§ **TASK OBJECTIVE**:
Make an exact copy of all the data, pictures excluded.

Extracted page text data:
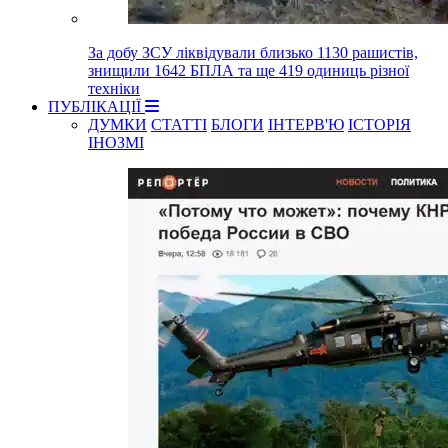
За добу ЗСУ ліквідували близько 1130 рашистів,
знищили 1642 БПЛА та ще 419 одиниць різної
техніки
ПУБЛІКАЦІЇ
ДУМКИ
СТАТТІ
БЛОГИ
ІНТЕРВ'Ю
ІСТОРІЯ
ІНОЗМІ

§ **TASK ANSWER**:
За добу ЗСУ ліквідували близько 1130 рашистів,
знищили 1642 БПЛА та ще 419 одиниць різної
техніки
ПУБЛІКАЦІЇ
ДУМКИ
СТАТТІ
БЛОГИ
ІНТЕРВ'Ю
ІСТОРІЯ
ІНОЗМІ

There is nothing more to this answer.